« Par une nuit où la lune brille sur la neige, on se sent soi aussi transparent. Par un jour où souffle une brise printanière on sent son esprit vibrer à l’unisson. »
Hong Zicheng (Propos sur la racine des légumes II,93)
Le jour où il a écrit ces mots, nul doute qu’il y était, Hong, dans l’œil unique du monde. Des mots qui disent de si belle façon l’exultation de se sentir relié. (Revoilà cette histoire de liaison libidinale). Un état où vous atteint dans toute son évidence l’absence de solution de continuité entre le monde perçu et soi qui perçoit : regarder par l’œil unique du monde, et ce faisant le devenir aussi soi-même.

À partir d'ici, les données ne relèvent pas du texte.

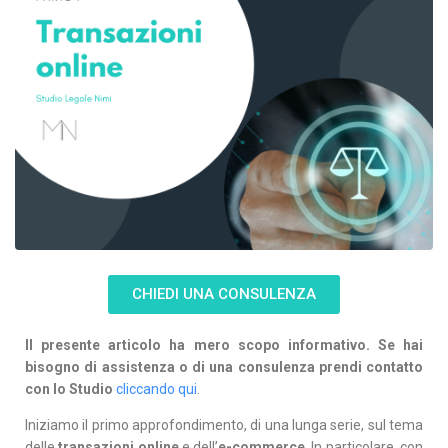
CHIEDI UNA CONSULENZA
Il presente articolo ha mero scopo informativo. Se hai
bisogno di assistenza o di una consulenza prendi contatto
con lo Studio
cliccando qui
.
Iniziamo il primo approfondimento, di una lunga serie, sul tema
delle
transazioni online
e dell’
e-commerce
. In particolare, con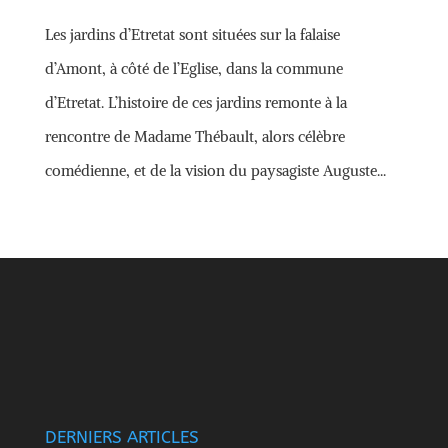
Les jardins d’Etretat sont situées sur la falaise
d’Amont, à côté de l’Eglise, dans la commune
d’Etretat. L’histoire de ces jardins remonte à la
rencontre de Madame Thébault, alors célèbre
comédienne, et de la vision du paysagiste Auguste...
DERNIERS ARTICLES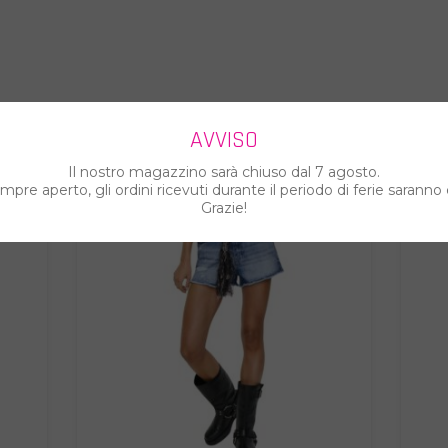
ARTI ANCHE...
AVVISO
Il nostro magazzino sarà chiuso dal 7 agosto.
pre aperto, gli ordini ricevuti durante il periodo di ferie saranno 
%
%
Grazie!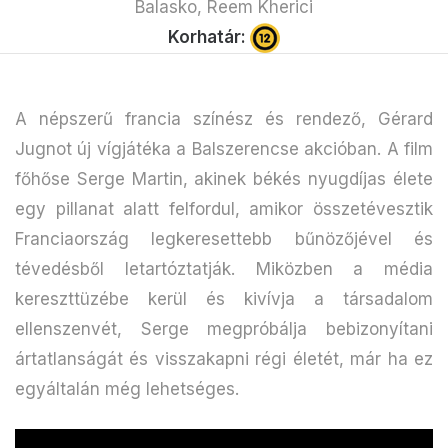
Balasko, Reem Kherici
Korhatár:
A népszerű francia színész és rendező, Gérard
Jugnot új vígjátéka a Balszerencse akcióban. A film
főhőse Serge Martin, akinek békés nyugdíjas élete
egy pillanat alatt felfordul, amikor összetévesztik
Franciaország legkeresettebb bűnözőjével és
tévedésből letartóztatják. Miközben a média
kereszttüzébe kerül és kivívja a társadalom
ellenszenvét, Serge megpróbálja bebizonyítani
ártatlanságát és visszakapni régi életét, már ha ez
egyáltalán még lehetséges.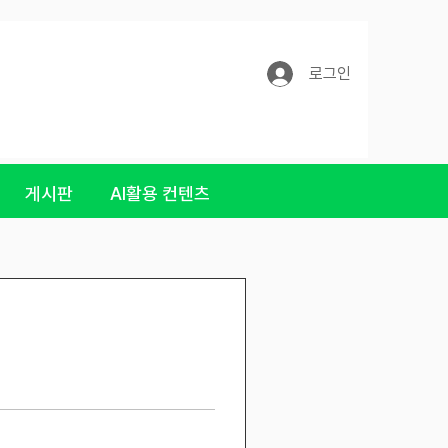
로그인
게시판
AI활용 컨텐츠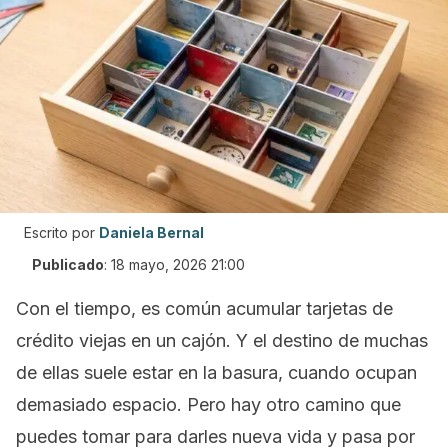
Escrito por
Daniela Bernal
Publicado
:
18 mayo, 2026 21:00
Con el tiempo, es común acumular tarjetas de
crédito viejas en un cajón. Y el destino de muchas
de ellas suele estar en la basura, cuando ocupan
demasiado espacio. Pero hay otro camino que
puedes tomar para darles nueva vida y pasa por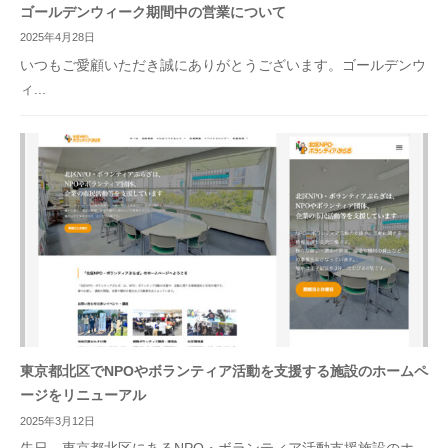
ゴールデンウィーク期間中の営業について
2025年4月28日
いつもご愛顧いただき誠にありがとうございます。ゴールデンウ
ィ...
東京都北区でNPOやボランティア活動を支援する施設のホームペ
ージをリニューアル
2025年3月12日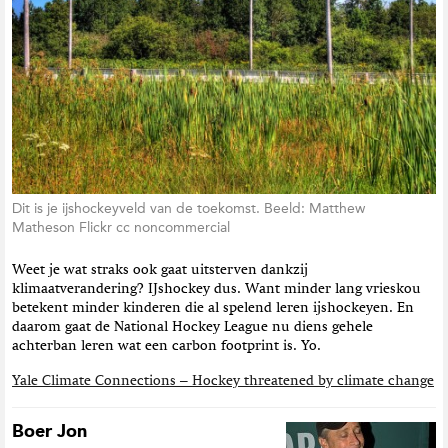
Dit is je ijshockeyveld van de toekomst. Beeld: Matthew
Matheson Flickr cc noncommercial
Weet je wat straks ook gaat uitsterven dankzij
klimaatverandering? IJshockey dus. Want minder lang vrieskou
betekent minder kinderen die al spelend leren ijshockeyen. En
daarom gaat de National Hockey League nu diens gehele
achterban leren wat een carbon footprint is. Yo.
Yale Climate Connections – Hockey threatened by climate change
Boer Jon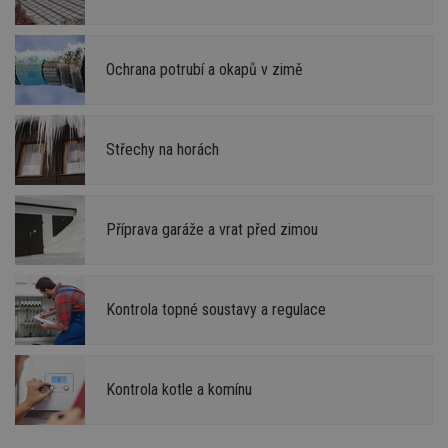
Ochrana potrubí a okapů v zimě
Střechy na horách
Příprava garáže a vrat před zimou
Kontrola topné soustavy a regulace
Kontrola kotle a komínu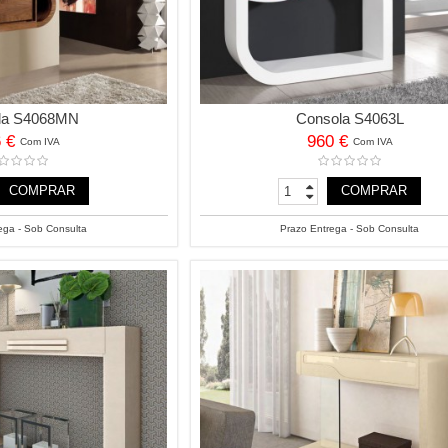
la S4068MN
Consola S4063L
6 €
960 €
Com IVA
Com IVA
COMPRAR
COMPRAR
ega - Sob Consulta
Prazo Entrega - Sob Consulta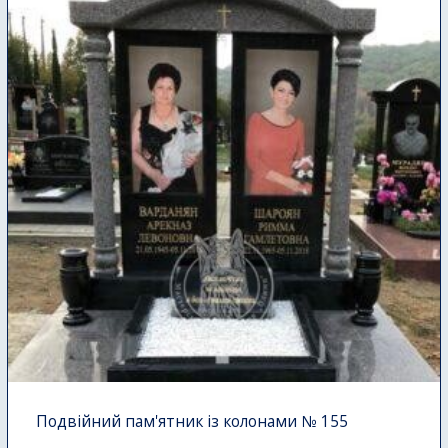
Подвійний пам'ятник із колонами № 155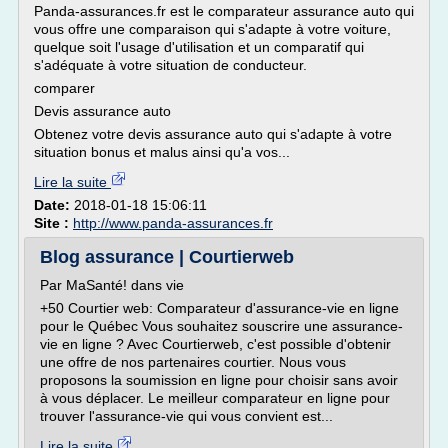
Panda-assurances.fr est le comparateur assurance auto qui
vous offre une comparaison qui s'adapte à votre voiture,
quelque soit l'usage d'utilisation et un comparatif qui
s'adéquate à votre situation de conducteur.
comparer
Devis assurance auto
Obtenez votre devis assurance auto qui s'adapte à votre
situation bonus et malus ainsi qu'a vos...
Lire la suite
Date:
2018-01-18 15:06:11
Site :
http://www.panda-assurances.fr
Blog assurance | Courtierweb
Par MaSanté! dans vie
+50 Courtier web: Comparateur d'assurance-vie en ligne
pour le Québec Vous souhaitez souscrire une assurance-
vie en ligne ? Avec Courtierweb, c'est possible d'obtenir
une offre de nos partenaires courtier. Nous vous
proposons la soumission en ligne pour choisir sans avoir
à vous déplacer. Le meilleur comparateur en ligne pour
trouver l'assurance-vie qui vous convient est...
Lire la suite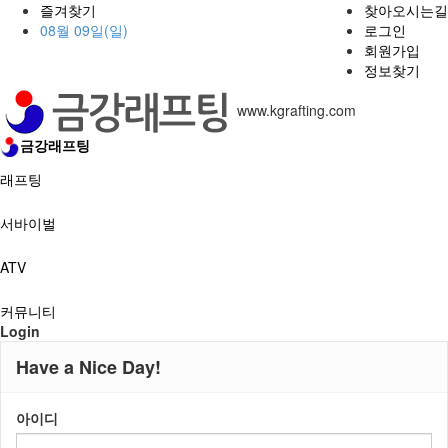
즐겨찾기
찾아오시는길
08월 09일(일)
로그인
회원가입
정보찾기
www.kgrafting.com
금강래프팅
래프팅
서바이벌
ATV
커뮤니티
Login
예약게시판
Have a Nice Day!
아이디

« Écouter avec un cœur paisible le bruit du vent dans un bois de pins ou le murmure d’un ruisseau sur les pierres, c’est connaître la merveilleuse musique de l’univers. » (II, 64)
Dans la peinture chinoise le bois de pins est souvent présent. Il y a entre autres un tableau d’un dénommé Ma Lin (XIII° siècle) qui s’intitule En écoutant le vent dans les pins. (Ne vous étonnez pas, lecteurs, de cette référence pointue, elle vient d’un livre sur la peinture chinoise qu’on m’offrit il y a des éternités. Mais le temps compte-t-il dans l’œil unique du monde ?) Le vent dans les pins est également célébré en long en large et en travers dans nombre de haïkus (après la Chine le Japon).
C’est vrai que le mouvement et le bruissement du vent dans les arbres a quelque chose d’apaisant et dynamisant à la fois. Il est porteur de souffle. Au sens concret, faisant respirer large. Au sens abstrait, revigorant l’esprit et la pensée.
Et puis les phrases d’Hong nous disent aussi que l’œil unique du monde est tout autant une oreille. L’occasion d’ajouter que la merveilleuse musique de l’univers à l’unisson de laquelle on vibre, elle est dans la nature bien sûr, mais aussi dans certaines œuvres d’art, celles qui probablement se sont créées dans l’œil unique du monde.
Exemple entre mille (mais pas au hasard) : au 3° acte des Noces de Figaro, la comtesse, sachant que son mari drague Suzanne sa camériste, dicte à celle-ci une lettre de rendez-vous pour le volage. (Il s’agit bien sûr d’un plan pour le confondre mais c’est une autre histoire). Où donc le rendez-vous ? Sotto i pini, sous les pins. (Si c’est pas raccord ça).
Canzonetta sull’aria … commence la comtesse, et s’ensuit un duo tout d’esprit, de légèreté, de suavité. Un de ces airs mozartiens pour lesquels il n’est d’autre mot que : grâce.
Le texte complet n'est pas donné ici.